Zira batı bu coğrafyada ortadan kaldırılması, unutturulması gerekenin, Türk ulusu ve Kemalizm olduğunu yıllardır söylüyor ve yapmaya
çalışıyor.
“…..(bölgeye) Dışarıdan gelenler İslam coğrafyasının petrolünü seviyorlar, altınlarını seviyorlar, elmaslarını seviyorlar; ucuz işgücünü, çatışmalarını, kavgalarını, anlaşmazlıklarını seviyorlar. İnanın bizi sevmiyorlar. Dışarıdan gelip yüzümüze dost gibi görünenler bizim, çocuklarımızın ölüsünü seviyorlar. Buna daha ne kadar tahammül edeceğiz?.....“Aynı konuşmasında Amerika’nın keşfine ilişkin iddiası hakkında da şunları söyledi.

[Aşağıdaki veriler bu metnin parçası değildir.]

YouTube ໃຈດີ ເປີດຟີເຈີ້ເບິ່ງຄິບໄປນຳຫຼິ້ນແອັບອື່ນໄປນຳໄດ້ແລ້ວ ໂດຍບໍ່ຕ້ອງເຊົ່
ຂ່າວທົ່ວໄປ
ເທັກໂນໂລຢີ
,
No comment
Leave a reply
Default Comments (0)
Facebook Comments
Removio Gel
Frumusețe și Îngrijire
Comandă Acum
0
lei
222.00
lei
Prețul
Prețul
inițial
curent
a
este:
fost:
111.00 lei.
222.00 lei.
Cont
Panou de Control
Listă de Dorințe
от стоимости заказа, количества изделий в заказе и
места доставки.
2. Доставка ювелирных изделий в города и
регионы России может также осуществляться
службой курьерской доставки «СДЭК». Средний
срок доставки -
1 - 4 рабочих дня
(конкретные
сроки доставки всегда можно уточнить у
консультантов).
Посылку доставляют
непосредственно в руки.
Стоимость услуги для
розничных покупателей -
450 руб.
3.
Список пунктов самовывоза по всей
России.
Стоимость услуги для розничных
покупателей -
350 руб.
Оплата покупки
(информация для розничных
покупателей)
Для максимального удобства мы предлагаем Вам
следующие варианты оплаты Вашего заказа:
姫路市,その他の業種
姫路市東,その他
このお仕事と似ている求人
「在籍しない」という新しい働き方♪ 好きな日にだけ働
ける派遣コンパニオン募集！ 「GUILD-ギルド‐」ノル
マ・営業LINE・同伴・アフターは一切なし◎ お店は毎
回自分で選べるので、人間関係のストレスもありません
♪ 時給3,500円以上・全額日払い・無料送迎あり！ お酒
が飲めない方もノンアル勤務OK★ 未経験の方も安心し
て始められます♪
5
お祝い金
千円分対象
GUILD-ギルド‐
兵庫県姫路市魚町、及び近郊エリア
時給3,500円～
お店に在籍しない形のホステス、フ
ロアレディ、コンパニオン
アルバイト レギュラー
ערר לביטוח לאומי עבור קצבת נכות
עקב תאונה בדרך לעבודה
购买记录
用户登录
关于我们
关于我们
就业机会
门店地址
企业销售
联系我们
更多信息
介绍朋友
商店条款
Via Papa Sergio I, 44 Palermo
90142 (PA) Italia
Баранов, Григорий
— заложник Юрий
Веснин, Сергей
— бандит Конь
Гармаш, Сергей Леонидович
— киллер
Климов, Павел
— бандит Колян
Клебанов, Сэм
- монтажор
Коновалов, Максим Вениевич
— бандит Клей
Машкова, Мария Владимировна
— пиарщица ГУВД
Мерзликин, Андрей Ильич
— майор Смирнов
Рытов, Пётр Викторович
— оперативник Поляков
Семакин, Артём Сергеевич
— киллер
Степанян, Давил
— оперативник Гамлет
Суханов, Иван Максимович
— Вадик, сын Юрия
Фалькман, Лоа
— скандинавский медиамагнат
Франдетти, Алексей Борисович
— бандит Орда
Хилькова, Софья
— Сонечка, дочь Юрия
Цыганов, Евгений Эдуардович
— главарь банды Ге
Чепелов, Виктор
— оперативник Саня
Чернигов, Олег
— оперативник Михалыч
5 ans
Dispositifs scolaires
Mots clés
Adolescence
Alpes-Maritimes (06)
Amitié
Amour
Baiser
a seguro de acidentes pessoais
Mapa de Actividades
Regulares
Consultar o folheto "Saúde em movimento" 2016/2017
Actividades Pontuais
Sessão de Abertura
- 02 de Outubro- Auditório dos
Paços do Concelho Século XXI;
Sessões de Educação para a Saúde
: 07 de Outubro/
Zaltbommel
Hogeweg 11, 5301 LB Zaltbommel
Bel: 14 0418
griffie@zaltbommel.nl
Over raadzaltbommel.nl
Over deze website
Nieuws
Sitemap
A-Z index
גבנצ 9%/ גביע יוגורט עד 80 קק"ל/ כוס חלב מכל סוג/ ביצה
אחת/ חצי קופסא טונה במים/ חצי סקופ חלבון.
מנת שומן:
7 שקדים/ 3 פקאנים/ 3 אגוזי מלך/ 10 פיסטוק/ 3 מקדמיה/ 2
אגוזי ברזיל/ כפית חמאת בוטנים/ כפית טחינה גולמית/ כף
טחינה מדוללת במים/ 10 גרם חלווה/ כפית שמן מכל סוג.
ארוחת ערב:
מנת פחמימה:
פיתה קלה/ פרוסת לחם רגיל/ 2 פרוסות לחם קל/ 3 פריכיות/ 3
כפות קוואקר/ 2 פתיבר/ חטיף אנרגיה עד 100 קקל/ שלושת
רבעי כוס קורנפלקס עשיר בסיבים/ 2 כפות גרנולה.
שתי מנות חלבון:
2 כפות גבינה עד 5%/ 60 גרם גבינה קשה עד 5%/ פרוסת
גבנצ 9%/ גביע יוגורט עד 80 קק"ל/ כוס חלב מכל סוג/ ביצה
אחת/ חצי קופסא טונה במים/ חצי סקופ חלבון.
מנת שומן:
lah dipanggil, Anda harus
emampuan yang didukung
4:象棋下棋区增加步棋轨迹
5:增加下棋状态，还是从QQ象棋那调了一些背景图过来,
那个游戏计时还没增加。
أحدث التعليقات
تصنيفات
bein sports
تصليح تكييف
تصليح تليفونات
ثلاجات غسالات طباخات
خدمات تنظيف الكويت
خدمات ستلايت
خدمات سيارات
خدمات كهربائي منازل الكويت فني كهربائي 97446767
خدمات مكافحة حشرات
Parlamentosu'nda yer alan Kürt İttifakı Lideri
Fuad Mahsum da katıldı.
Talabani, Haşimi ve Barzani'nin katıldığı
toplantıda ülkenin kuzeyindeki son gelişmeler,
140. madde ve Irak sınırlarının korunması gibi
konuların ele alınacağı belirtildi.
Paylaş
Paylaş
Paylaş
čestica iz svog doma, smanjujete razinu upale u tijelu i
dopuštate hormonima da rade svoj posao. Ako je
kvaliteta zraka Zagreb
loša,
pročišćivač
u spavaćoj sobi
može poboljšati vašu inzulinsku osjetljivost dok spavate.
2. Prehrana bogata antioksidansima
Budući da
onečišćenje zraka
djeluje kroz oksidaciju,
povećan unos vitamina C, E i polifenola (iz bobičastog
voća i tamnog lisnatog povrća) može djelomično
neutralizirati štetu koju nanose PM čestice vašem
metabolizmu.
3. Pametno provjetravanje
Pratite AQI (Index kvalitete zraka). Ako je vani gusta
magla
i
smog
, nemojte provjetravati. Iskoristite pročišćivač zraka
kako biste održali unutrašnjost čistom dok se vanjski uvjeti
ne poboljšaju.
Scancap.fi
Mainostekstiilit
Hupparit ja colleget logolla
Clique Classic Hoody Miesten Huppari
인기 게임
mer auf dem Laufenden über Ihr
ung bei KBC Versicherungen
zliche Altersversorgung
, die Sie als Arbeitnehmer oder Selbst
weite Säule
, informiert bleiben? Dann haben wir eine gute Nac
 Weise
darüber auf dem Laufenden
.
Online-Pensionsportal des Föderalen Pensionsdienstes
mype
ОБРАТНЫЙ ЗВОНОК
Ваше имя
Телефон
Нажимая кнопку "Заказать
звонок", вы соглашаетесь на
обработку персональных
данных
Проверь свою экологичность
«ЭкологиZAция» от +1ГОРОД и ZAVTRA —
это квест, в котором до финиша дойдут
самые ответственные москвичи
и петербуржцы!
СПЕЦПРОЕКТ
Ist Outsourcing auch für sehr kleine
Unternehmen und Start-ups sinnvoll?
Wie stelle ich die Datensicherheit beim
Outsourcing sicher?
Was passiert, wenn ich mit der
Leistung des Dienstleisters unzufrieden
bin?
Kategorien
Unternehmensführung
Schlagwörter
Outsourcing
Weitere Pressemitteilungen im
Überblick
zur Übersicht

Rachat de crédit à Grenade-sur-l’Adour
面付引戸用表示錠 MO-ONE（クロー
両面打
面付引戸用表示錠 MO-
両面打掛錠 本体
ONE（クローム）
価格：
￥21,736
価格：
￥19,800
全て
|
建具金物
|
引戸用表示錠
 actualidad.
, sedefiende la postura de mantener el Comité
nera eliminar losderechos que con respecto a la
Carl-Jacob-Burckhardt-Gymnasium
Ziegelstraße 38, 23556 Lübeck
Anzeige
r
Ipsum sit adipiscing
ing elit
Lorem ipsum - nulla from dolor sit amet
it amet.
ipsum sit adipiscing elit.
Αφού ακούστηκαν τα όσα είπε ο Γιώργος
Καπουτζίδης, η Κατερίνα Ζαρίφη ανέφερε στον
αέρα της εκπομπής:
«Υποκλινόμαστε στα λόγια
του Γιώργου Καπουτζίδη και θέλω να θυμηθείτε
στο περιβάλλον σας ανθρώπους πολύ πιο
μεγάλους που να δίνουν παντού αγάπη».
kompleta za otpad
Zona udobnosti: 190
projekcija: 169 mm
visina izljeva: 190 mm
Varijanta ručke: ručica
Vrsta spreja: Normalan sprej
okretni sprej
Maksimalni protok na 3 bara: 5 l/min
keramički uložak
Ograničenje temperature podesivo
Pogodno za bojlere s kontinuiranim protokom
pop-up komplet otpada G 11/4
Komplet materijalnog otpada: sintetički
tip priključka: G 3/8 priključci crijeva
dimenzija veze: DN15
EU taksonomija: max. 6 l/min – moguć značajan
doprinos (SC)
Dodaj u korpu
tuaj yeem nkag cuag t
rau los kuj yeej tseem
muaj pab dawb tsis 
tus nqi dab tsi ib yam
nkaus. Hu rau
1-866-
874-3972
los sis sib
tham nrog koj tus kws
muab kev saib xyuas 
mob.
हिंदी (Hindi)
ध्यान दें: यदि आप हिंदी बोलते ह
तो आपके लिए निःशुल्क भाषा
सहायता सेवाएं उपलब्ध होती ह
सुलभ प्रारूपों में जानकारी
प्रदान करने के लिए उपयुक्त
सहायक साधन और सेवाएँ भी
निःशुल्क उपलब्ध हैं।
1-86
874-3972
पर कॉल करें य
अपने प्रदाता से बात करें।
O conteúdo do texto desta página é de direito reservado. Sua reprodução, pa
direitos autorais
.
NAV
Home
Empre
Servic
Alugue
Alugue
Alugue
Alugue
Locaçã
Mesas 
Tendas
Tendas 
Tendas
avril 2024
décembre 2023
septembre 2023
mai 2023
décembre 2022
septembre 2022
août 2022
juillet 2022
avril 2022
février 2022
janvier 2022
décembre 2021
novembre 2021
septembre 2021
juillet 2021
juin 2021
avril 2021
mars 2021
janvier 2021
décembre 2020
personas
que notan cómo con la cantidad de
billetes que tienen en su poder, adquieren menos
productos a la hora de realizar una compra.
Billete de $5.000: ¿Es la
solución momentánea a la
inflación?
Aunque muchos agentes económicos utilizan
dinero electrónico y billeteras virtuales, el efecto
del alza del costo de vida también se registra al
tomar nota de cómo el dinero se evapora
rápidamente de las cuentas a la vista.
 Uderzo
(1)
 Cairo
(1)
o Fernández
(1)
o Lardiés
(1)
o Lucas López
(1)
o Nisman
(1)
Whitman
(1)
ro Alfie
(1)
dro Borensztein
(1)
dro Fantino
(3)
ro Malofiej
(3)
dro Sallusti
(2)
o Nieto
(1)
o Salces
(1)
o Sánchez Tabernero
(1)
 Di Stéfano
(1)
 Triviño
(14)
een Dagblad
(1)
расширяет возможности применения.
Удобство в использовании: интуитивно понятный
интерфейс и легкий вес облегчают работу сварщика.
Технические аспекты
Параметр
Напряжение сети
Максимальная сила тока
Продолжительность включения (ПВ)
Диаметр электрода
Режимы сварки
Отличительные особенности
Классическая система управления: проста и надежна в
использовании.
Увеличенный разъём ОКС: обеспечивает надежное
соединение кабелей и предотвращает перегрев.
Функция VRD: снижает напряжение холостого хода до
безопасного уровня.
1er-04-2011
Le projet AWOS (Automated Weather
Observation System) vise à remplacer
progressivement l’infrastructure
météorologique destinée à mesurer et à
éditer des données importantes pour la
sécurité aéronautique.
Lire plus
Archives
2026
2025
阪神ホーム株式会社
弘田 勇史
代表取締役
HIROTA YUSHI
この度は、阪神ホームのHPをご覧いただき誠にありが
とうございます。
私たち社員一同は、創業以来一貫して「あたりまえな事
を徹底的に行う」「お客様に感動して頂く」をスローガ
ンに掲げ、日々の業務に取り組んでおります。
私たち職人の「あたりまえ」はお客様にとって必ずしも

"….Bilimsel gerçeklere dayanan bu tezi sadece tekrar ettiğim için Batı medyası tarafından, aynı zamanda maalesef içimizdeki yabancılaşmış kompleksliler tarafından hedef yapıldım….“RTE’nin, bunlara ilaveten, son zamanlarda kadın-erkek eşitsizliği hakkında söyledikleri, de gerçekten, Batı basın-yayın organları tarafından hayret, dehşetle ve biraz da alayla yansıtıldı.Ünlü Alman dergisi FOCUS, 27 Kasım günü internette yayınladığı ve uzmanların görüşlerini aktardığı “Sultan Erdoğan’ın Büyük Planı" başlıklı yazıda şunları yazdı:„--- Erdoğan'ın Avrupaya karşı düşmanca söylemleri artık sürpriz değil. Ancak, İSEDAK toplantısında yaptığı nefret konuşması ile birkaç basamak daha yukarılara tırmandı.--- Erdoğan’ın davranışları AB ile müzakere sürecini kesin olarak durdurmayı hedefliyor. AB’ye yakınlaşmayı artık istemiyor. Zira, yeni bir projesi var: ‘Yeni Türkiye’.--- Erdoğan’ın hayaline göre, Yeni Türkiye, İslam dünyasına öncülük edecektir ve İslam’ın dünyada daha çok önem kazanmasına yardımcı olacaktır”--- Ürkütücü olan, Erdoğan’ın buna gerçekten inanıyor olmasıdır. Oysa, osmanlı-türk yönetim iddiası bölgede hiçbir şekilde destek bulmuyor.--- Ancak, bu stratejisi Türkiye’de iyi çalışıyor. Ülkede Avrupa’ya karşı derin bir güvensizlik var.”